Brain Server - MCP Knowledge Embedding Service is an MCP (Model Context Protocol) server for managing knowledge embeddings and vector search. It integrates with AI applications via the Model Context Protocol and organizes knowledge into domain-specific brains.
How to use Brain Server - MCP Knowledge Embedding Service?
Clone the repository, install dependencies (npm install), copy .env.example to .env and configure PORT, MONGODB_URI, EMBEDDING_MODEL, and MAX_CHUNK_SIZE. Build with npm run build, then run in development mode (npm run dev) or production mode (npm start). Use the exposed MCP tools such as addKnowledge, searchSimilar, updateKnowledge, deleteKnowledge, batchAddKnowledge, and getEmbedding.
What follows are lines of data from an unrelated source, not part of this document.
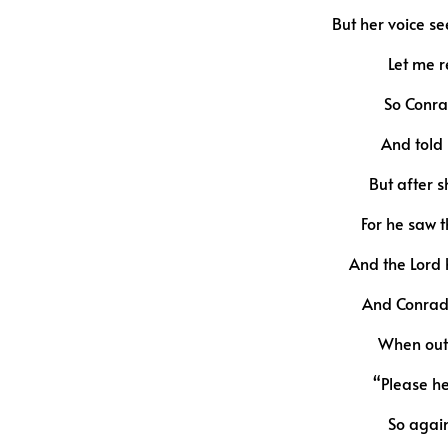
But her voice s
Let me r
So Conra
And told 
But after s
For he saw 
And the Lord 
And Conrad 
When out 
“Please he
So again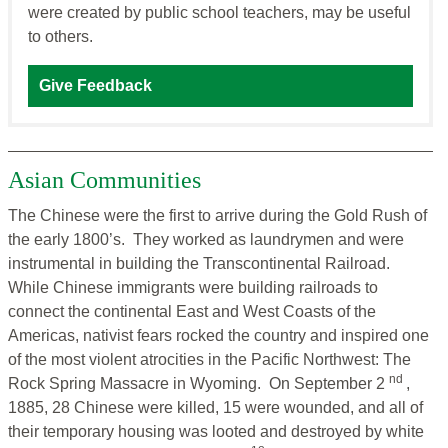
were created by public school teachers, may be useful
to others.
Give Feedback
Asian Communities
The Chinese were the first to arrive during the Gold Rush of
the early 1800’s. They worked as laundrymen and were
instrumental in building the Transcontinental Railroad.
While Chinese immigrants were building railroads to
connect the continental East and West Coasts of the
Americas, nativist fears rocked the country and inspired one
of the most violent atrocities in the Pacific Northwest: The
nd
Rock Spring Massacre in Wyoming. On September 2
,
1885, 28 Chinese were killed, 15 were wounded, and all of
their temporary housing was looted and destroyed by white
Key features of Brain Server - MCP Knowledge Embedding Service
- Generate high-quality vector embeddings for knowledge content
- Perform semantic search based on meaning, not keywords
- Organize knowledge into domain-specific brains
- Retrieve surrounding context for better understanding
- Track progress of long-running operations in real time
- Full compliance with the Model Context Protocol
Use cases of Brain Server - MCP Knowledge Embedding Service
- Store and manage knowledge embeddings for AI assistant context
- Search large knowledge bases by semantic similarity
- Batch add multiple knowledge entries for bulk ingestion
- Organize knowledge into separate brains for different domains
- Monitor embedding and ingestion progress during processing
FAQ from Brain Server - MCP Knowledge Embedding Service
What is the default embedding model?
The default embedding model is Xenova/all-MiniLM-L6-v2, configured via the EMBEDDING_MODEL environment variable.
What database does the server require?
The server requires MongoDB, configured through the MONGODB_URI environment variable.
How do I configure the server?
Copy .env.example to .env and set PORT, MONGODB_URI, EMBEDDING_MODEL, and MAX_CHUNK_SIZE as needed.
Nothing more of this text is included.